> _Dataset records_
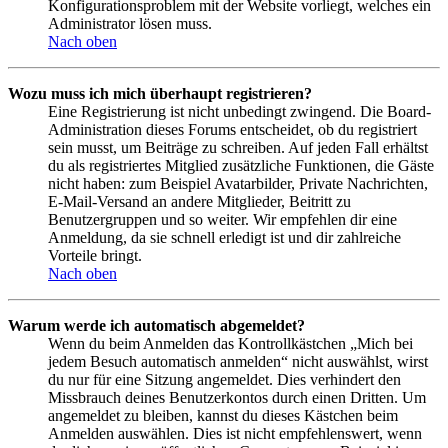
Konfigurationsproblem mit der Website vorliegt, welches ein
Administrator lösen muss.
Nach oben
Wozu muss ich mich überhaupt registrieren?
Eine Registrierung ist nicht unbedingt zwingend. Die Board-
Administration dieses Forums entscheidet, ob du registriert
sein musst, um Beiträge zu schreiben. Auf jeden Fall erhältst
du als registriertes Mitglied zusätzliche Funktionen, die Gäste
nicht haben: zum Beispiel Avatarbilder, Private Nachrichten,
E-Mail-Versand an andere Mitglieder, Beitritt zu
Benutzergruppen und so weiter. Wir empfehlen dir eine
Anmeldung, da sie schnell erledigt ist und dir zahlreiche
Vorteile bringt.
Nach oben
Warum werde ich automatisch abgemeldet?
Wenn du beim Anmelden das Kontrollkästchen „Mich bei
jedem Besuch automatisch anmelden“ nicht auswählst, wirst
du nur für eine Sitzung angemeldet. Dies verhindert den
Missbrauch deines Benutzerkontos durch einen Dritten. Um
angemeldet zu bleiben, kannst du dieses Kästchen beim
Anmelden auswählen. Dies ist nicht empfehlenswert, wenn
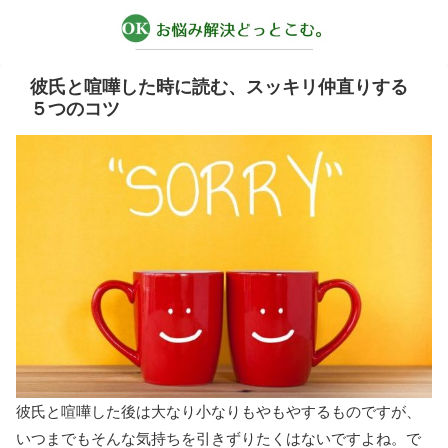
彼氏と喧嘩した時に読む、スッキリ仲直りする
５つのコツ
彼氏と喧嘩した後は大なり小なりもやもやするものですが、
いつまでもそんな気持ちを引きずりたくはないですよね。で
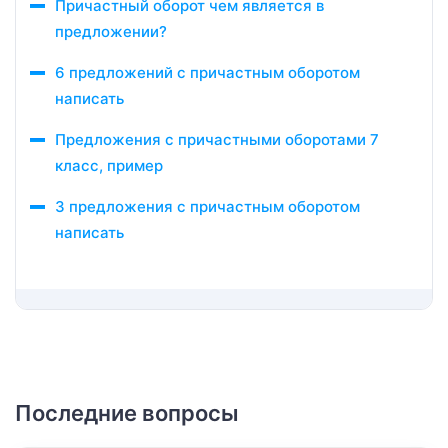
Причастный оборот чем является в
предложении?
6 предложений с причастным оборотом
написать
Предложения с причастными оборотами 7
класс, пример
3 предложения с причастным оборотом
написать
Последние вопросы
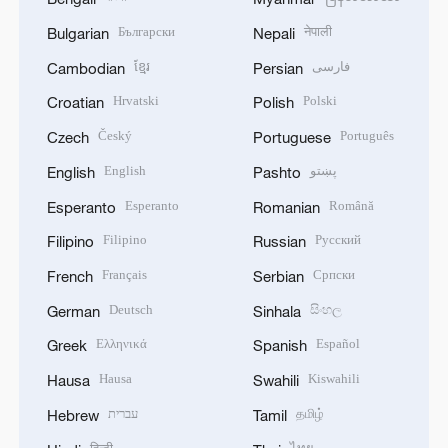
Български
नेपाली
Bulgarian
Nepali
ខ្មែរ
فارسی
Cambodian
Persian
Hrvatski
Polski
Croatian
Polish
Český
Português
Czech
Portuguese
English
پښتو
English
Pashto
Esperanto
Română
Esperanto
Romanian
Filipino
Русский
Filipino
Russian
Français
Српски
French
Serbian
Deutsch
සිංහල
German
Sinhala
Ελληνικά
Español
Greek
Spanish
Hausa
Kiswahili
Hausa
Swahili
עברית
தமிழ்
Hebrew
Tamil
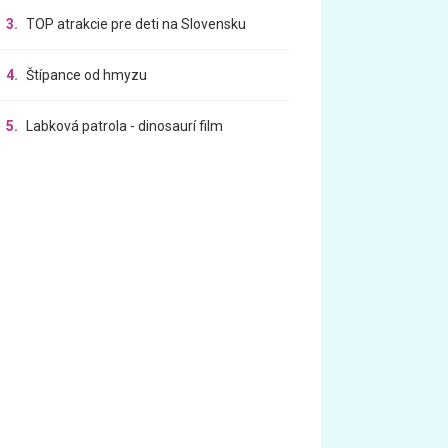
3.
TOP atrakcie pre deti na Slovensku
4.
Štípance od hmyzu
5.
Labková patrola - dinosaurí film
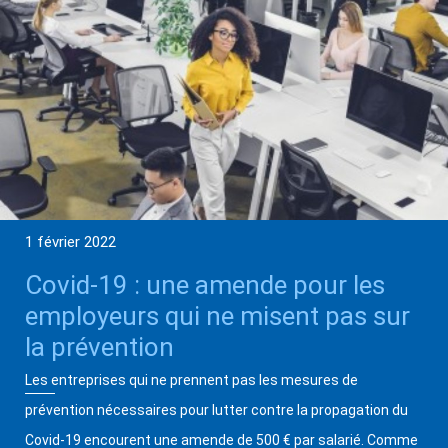
1 février 2022
Covid-19 : une amende pour les
employeurs qui ne misent pas sur
la prévention
Les entreprises qui ne prennent pas les mesures de
prévention nécessaires pour lutter contre la propagation du
Covid-19 encourent une amende de 500 € par salarié. Comme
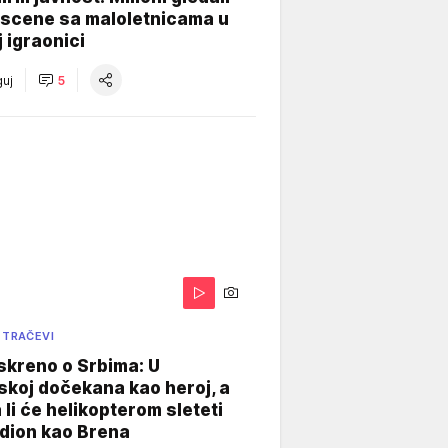
 scene sa maloletnicama u
j igraonici
uj
5
 TRAČEVI
skreno o Srbima: U
koj dočekana kao heroj, a
 li će helikopterom sleteti
dion kao Brena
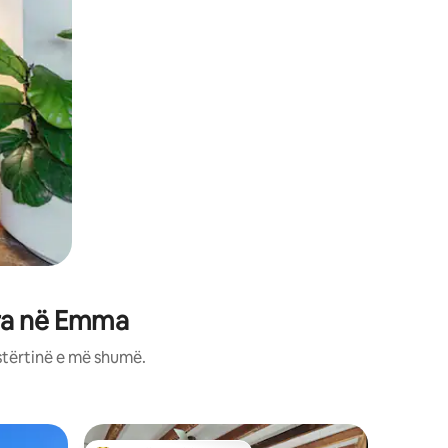
ira në Emma
stërtinë e më shumë.
Shtëpi m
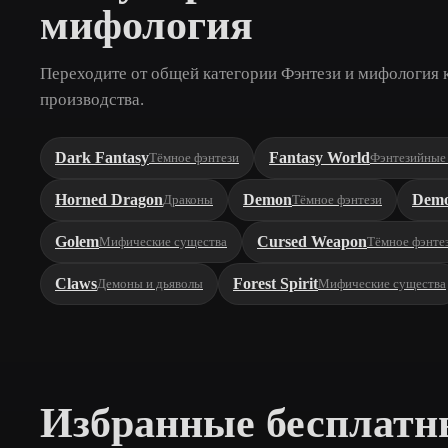
мифология
Переходите от общей категории Фэнтези и мифология 
производства.
Dark Fantasy
Fantasy World
Тёмное фэнтези
Фэнтезийные
Horned Dragon
Demon
Dem
Драконы
Тёмное фэнтези
Golem
Cursed Weapon
Мифические существа
Тёмное фэнте
Claws
Forest Spirit
Демоны и дьяволы
Мифические существа
Избранные бесплатн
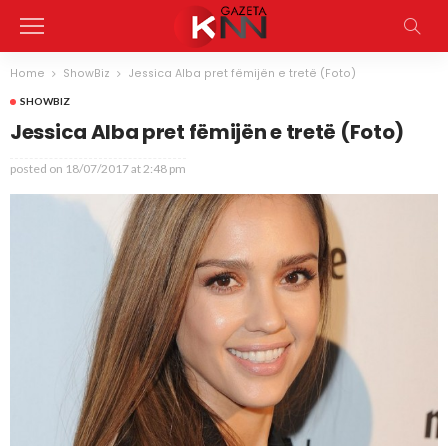
Home
ShowBiz
Jessica Alba pret fëmijën e tretë (Foto)
SHOWBIZ
Jessica Alba pret fëmijën e tretë (Foto)
posted on
18/07/2017 at 2:48 pm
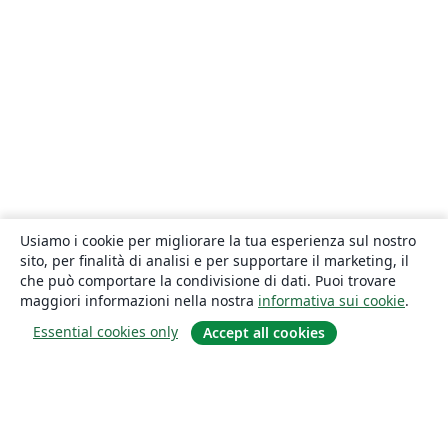
Usiamo i cookie per migliorare la tua esperienza sul nostro
sito, per finalità di analisi e per supportare il marketing, il
che può comportare la condivisione di dati. Puoi trovare
maggiori informazioni nella nostra
informativa sui cookie
.
Essential cookies only
Accept all cookies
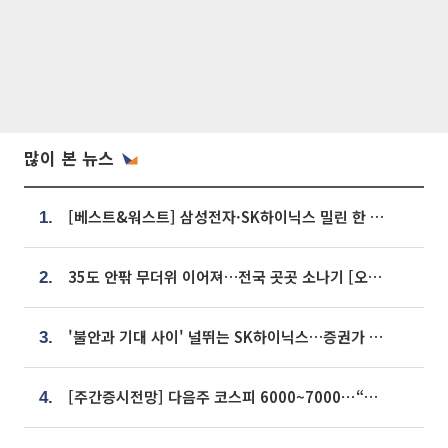
많이 본 뉴스
[베스트&워스트] 삼성전자·SK하이닉스 밀린 한 주…상상인증권은 85% 급등
1.
35도 안팎 무더위 이어져…전국 곳곳 소나기 [오늘 날씨]
2.
'불안과 기대 사이' 널뛰는 SK하이닉스…증권가 "HBM4·LTA 기반 펀터멘털 견고"
3.
[주간증시전망] 다음주 코스피 6000~7000⋯“外人 수급은 정책이 변수”
4.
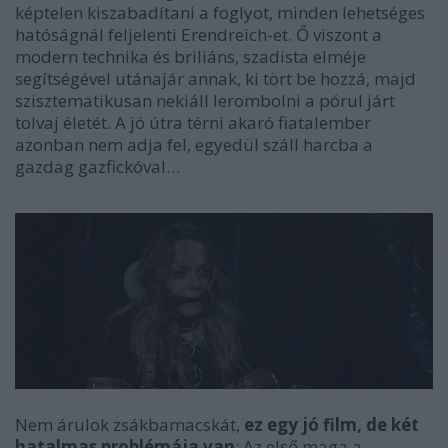
képtelen kiszabadítani a foglyot, minden lehetséges
hatóságnál feljelenti Erendreich-et. Ő viszont a
modern technika és briliáns, szadista elméje
segítségével utánajár annak, ki tört be hozzá, majd
szisztematikusan nekiáll lerombolni a pórul járt
tolvaj életét. A jó útra térni akaró fiatalember
azonban nem adja fel, egyedül száll harcba a
gazdag gazfickóval…
Nem árulok zsákbamacskát,
ez egy jó film, de két
hatalmas problémája van
: Az első maga a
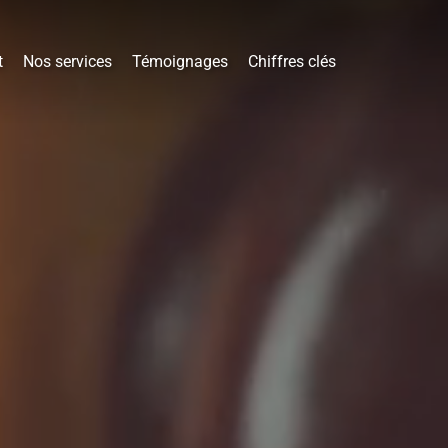
t
Nos services
Témoignages
Chiffres clés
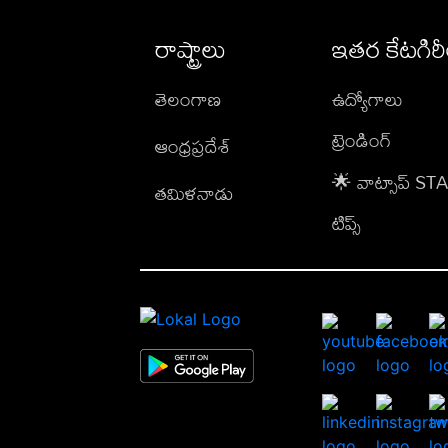
రాష్ట్రాలు
ఇతర కేటగిర
తెలంగాణ
ఉద్యోగాలు
ట్రెండింగ్
ఆంధ్రప్రదేశ్
🌟 వాట్సాప్ S
తమిళనాడు
టిప్స్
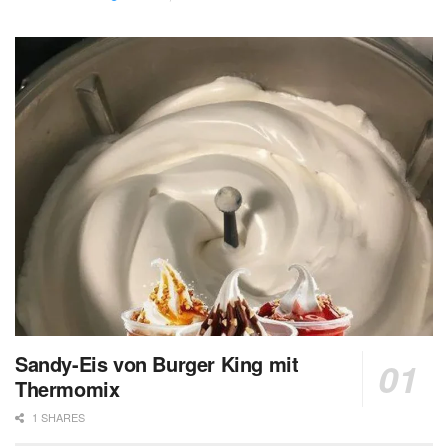
Sandy-Eis von Burger King mit
Thermomix
1 SHARES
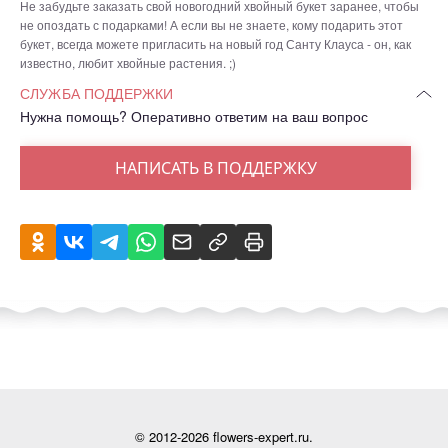
Не забудьте заказать свой новогодний хвойный букет заранее, чтобы
не опоздать с подарками! А если вы не знаете, кому подарить этот
букет, всегда можете пригласить на новый год Санту Клауса - он, как
известно, любит хвойные растения. ;)
СЛУЖБА ПОДДЕРЖКИ
Нужна помощь? Оперативно ответим на ваш вопрос
НАПИСАТЬ В ПОДДЕРЖКУ
© 2012-2026 flowers-expert.ru.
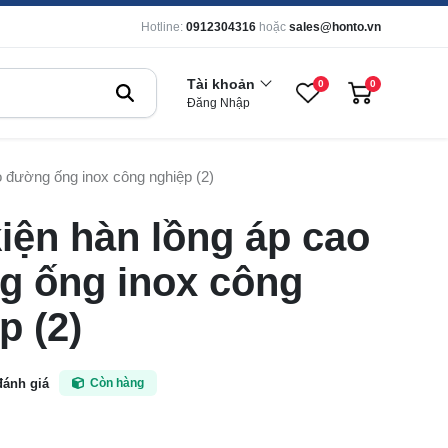
Hotline:
0912304316
hoặc
sales@honto.vn
Tài khoản
0
0
Đăng Nhập
o đường ống inox công nghiệp (2)
iện hàn lồng áp cao
g ống inox công
p (2)
đánh giá
Còn hàng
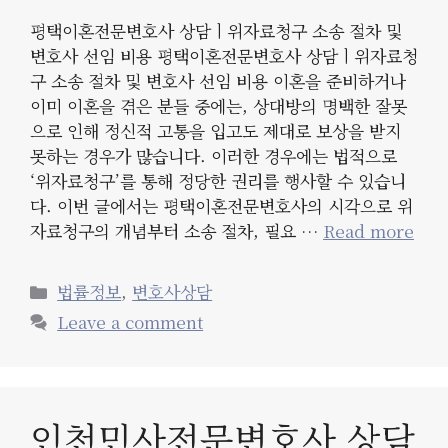
평택이혼전문변호사 상담ㅣ위자료청구 소송 절차 및
변호사 선임 비용 평택이혼전문변호사 상담ㅣ위자료청
구 소송 절차 및 변호사 선임 비용 이혼을 준비하거나
이미 이혼을 겪은 분들 중에는, 상대방의 명백한 잘못
으로 인해 정신적 고통을 입고도 제대로 보상을 받지
못하는 경우가 많습니다. 이러한 경우에는 법적으로
‘위자료청구’를 통해 정당한 권리를 행사할 수 있습니
다. 이번 글에서는 평택이혼전문변호사의 시각으로 위
자료청구의 개념부터 소송 절차, 필요 …
Read more
Categories
법률정보
,
변호사상담
Leave a comment
인천민사전문변호사 상담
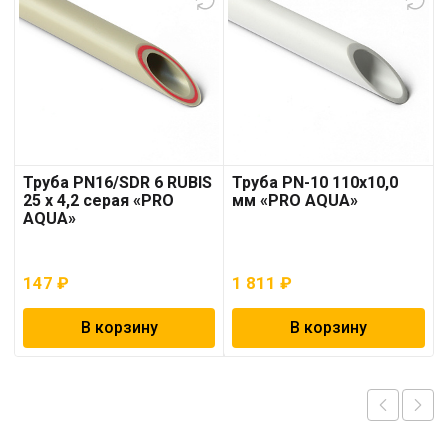
Труба PN16/SDR 6 RUBIS
Труба PN-10 110х10,0
25 x 4,2 серая «PRO
мм «PRO AQUA»
AQUA»
147
₽
1 811
₽
В корзину
В корзину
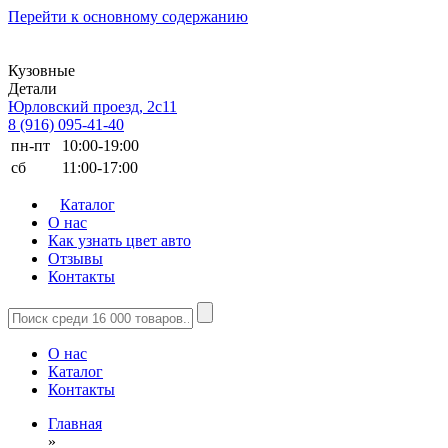
Перейти к основному содержанию
Кузовные
Детали
Юрловский проезд, 2с11
8 (916) 095-41-40
пн-пт
10:00-19:00
сб
11:00-17:00
Каталог
О нас
Как узнать цвет авто
Отзывы
Контакты
О нас
Каталог
Контакты
Главная
»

> _Exercise directions_
Every line of the listing that includes "inox" must be shown.

> _Solution to this task_
o đường ống inox công nghiệp (2)
g ống inox công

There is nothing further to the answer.